Work to complete >> Retype, word for word, every line starting at the line with "EFEKTYVUMAS" and ending with the final line of the entries; skip the pictures.

Records from a data collection >>
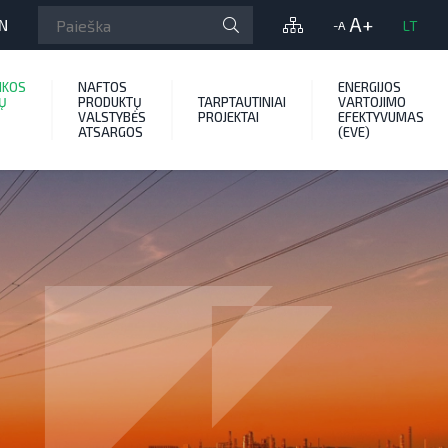
A+
N
LT
-A
IKOS
NAFTOS
ENERGIJOS
Ų
PRODUKTŲ
TARPTAUTINIAI
VARTOJIMO
VALSTYBĖS
PROJEKTAI
EFEKTYVUMAS
ATSARGOS
(EVE)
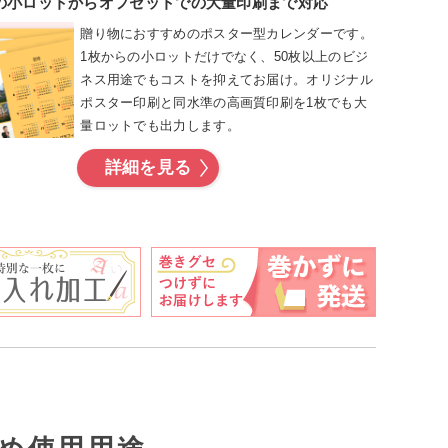
の小ロットからオフセットでの大量印刷まで対応
贈り物におすすめのポスター型カレンダーです。
1枚からの小ロットだけでなく、50枚以上のビジ
ネス用途でもコストを抑えてお届け。オリジナル
ポスター印刷と同水準の高画質印刷を1枚でも大
量ロットでも出力します。
詳細を見る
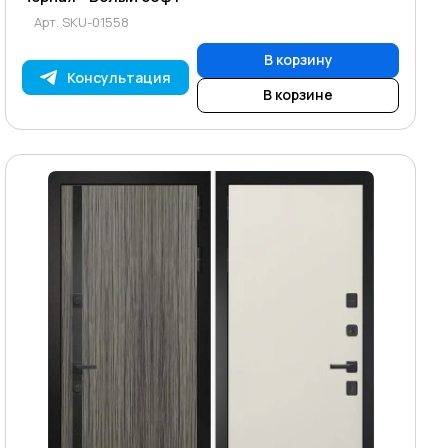
Арт.
SKU-01558
В корзину
Консультация
В корзине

Response to the exercise >>
EFEKTYVUMAS
ATSARGOS
(EVE)
の小ロットからオフセットでの大量印刷まで対応
贈り物におすすめのポスター型カレンダーです。
1枚からの小ロットだけでなく、50枚以上のビジ
ネス用途でもコストを抑えてお届け。オリジナル
ポスター印刷と同水準の高画質印刷を1枚でも大
量ロットでも出力します。
詳細を見る
Арт.
SKU-01558
В корзину
Консультация
В корзине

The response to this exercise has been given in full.